Task to carry out: Would you transcribe only the lines below, from the one containing "Extract all elements" through the end of the material, exactly and with no pictures?

Given data:
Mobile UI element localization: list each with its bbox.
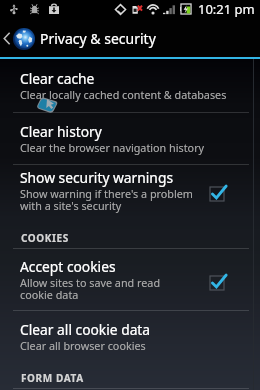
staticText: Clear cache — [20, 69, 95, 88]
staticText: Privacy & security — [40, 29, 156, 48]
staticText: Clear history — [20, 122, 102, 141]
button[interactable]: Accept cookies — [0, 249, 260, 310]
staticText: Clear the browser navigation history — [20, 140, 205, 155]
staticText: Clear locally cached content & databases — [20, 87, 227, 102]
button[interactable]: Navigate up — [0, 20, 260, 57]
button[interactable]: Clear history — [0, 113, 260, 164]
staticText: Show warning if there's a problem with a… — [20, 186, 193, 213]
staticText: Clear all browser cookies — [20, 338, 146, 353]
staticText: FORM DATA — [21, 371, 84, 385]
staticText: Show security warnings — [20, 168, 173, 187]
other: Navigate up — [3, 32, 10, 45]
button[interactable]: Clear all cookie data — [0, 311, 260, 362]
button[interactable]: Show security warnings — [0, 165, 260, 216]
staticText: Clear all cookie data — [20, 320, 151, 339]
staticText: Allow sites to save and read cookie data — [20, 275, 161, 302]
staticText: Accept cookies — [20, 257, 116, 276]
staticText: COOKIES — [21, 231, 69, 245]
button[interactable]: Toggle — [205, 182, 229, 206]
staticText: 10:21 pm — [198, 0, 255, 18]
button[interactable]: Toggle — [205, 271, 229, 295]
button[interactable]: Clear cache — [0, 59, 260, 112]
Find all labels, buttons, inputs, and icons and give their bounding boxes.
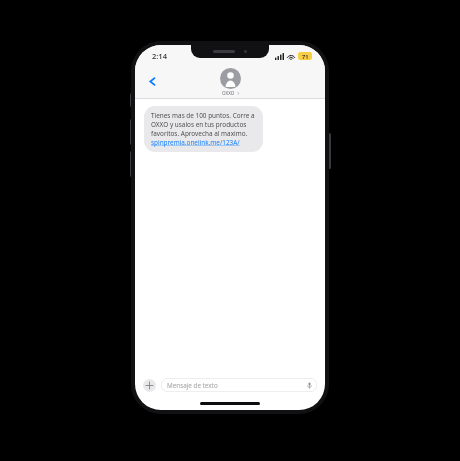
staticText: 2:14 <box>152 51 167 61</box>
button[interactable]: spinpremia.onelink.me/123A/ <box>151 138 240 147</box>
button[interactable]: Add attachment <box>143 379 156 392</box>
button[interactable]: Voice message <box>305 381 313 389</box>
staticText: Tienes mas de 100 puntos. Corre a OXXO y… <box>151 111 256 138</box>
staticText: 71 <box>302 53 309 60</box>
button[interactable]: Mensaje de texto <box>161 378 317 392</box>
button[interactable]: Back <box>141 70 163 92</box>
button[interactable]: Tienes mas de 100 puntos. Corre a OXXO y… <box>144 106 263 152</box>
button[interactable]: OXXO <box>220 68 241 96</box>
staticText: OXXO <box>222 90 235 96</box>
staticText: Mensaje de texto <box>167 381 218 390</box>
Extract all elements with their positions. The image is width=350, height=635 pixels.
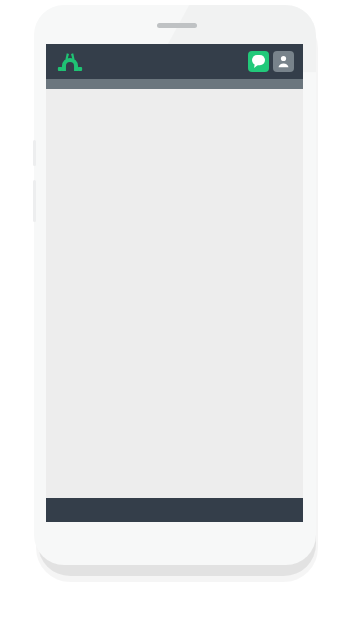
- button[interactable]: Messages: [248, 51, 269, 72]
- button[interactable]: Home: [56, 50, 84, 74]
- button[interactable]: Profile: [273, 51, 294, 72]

Response to the task:
Extract all elements with their positions. The image is width=350, height=635 pixels.
- button[interactable]: Messages: [248, 51, 269, 72]
- button[interactable]: Home: [56, 50, 84, 74]
- button[interactable]: Profile: [273, 51, 294, 72]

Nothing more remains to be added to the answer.